Even though I'd been burned by PJ's albums in the past, I took a chance on this new one, simply titled Pearl Jam.

Wow. Am I glad I did. Pearl Jam has been reborn!

This album sounds fresh, alive and -- dare I say it? -- vital. They retained their trademark garage band sound and Eddie's sometimes mumbly (but powerful) baritone. But there are melodies and hooks on this album that are infectious. And the playing sounds like a Pearl Jam I haven't heard in a long, long time. It's energetic and meaty.

The album kicks off with the guitar-heavy, toe tapping "Life Wasted," which sports typical Pearl Jam chord progressions but with more oomph behind them.

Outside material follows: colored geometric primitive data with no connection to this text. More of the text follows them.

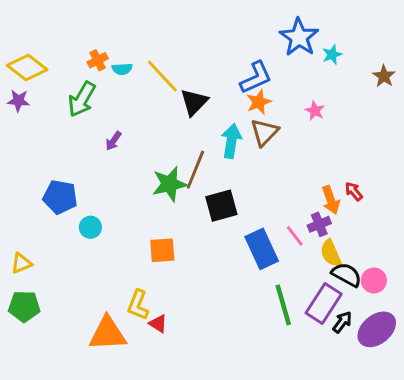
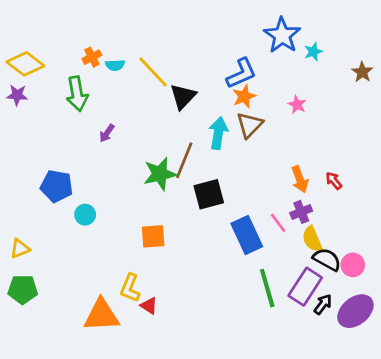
green arrow: (82, 99) -> (77, 94), turned -40
orange arrow: (331, 200) -> (300, 179), moved

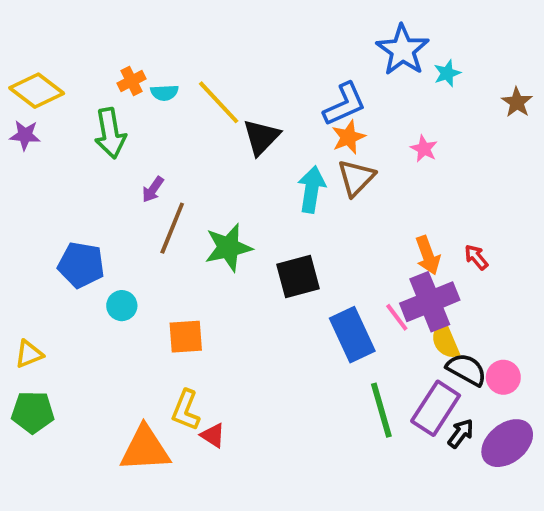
brown line: (184, 160) -> (172, 228), moved
purple cross: (301, 212) -> (430, 302), size x1.8
orange square: (153, 236) -> (186, 337), moved

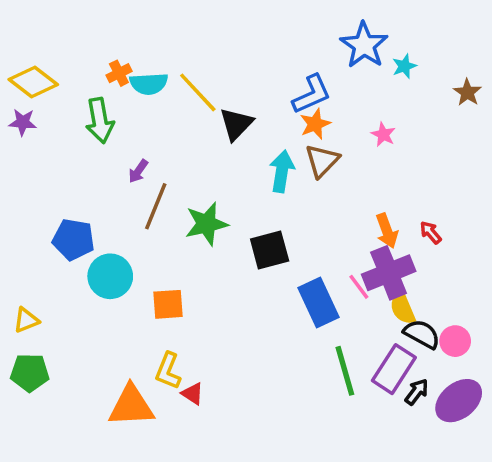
cyan semicircle: (164, 93) -> (149, 84), size x1.5
cyan circle: (122, 306) -> (110, 276), size x1.6

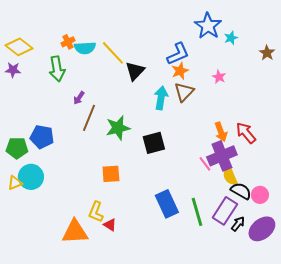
red arrow: (431, 233) -> (246, 133), size x1.6
cyan circle: (110, 276) -> (31, 177), moved
blue rectangle: (319, 303) -> (167, 204), moved
orange square: (168, 304) -> (111, 174), moved
green pentagon: (30, 373) -> (17, 148), moved

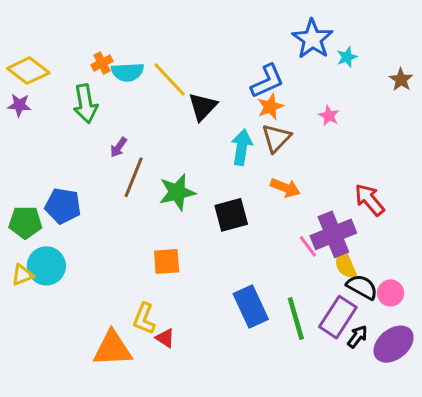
orange arrow: (221, 132) -> (285, 188), moved, turned -48

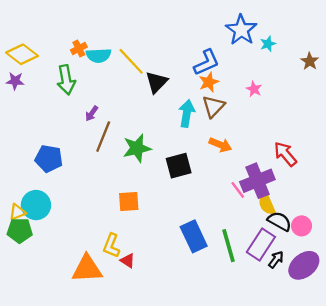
green pentagon: (25, 222) -> (20, 231), moved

"World Wide Suicide," the next track, features a sound and energy reminiscent of anything off Vs. or their debut CD (1993 and 1991, respectively).

"Comatose" begins with a Tom Petty-like guitar riff and then explodes in Eddie's growling vocal and bashing, punk-like guitars that would make the Sex Pistols proud.

One of my favorite tracks follows "Comatose": "Severed Hand," which begins with swirling, mysterious-sounding backward-played guitar noodlings before turning into another free-for-all garage band extravaganza.

"Parachutes," a Beatle-esque song featuring acoustic guitar, a jaunty beat and tight vocal arrangements, is a nice change of pace after so many balls-out tracks.

"Unemployable," the next track, is a great riff. Very catchy and upbeat. It reminds me of R.E.M.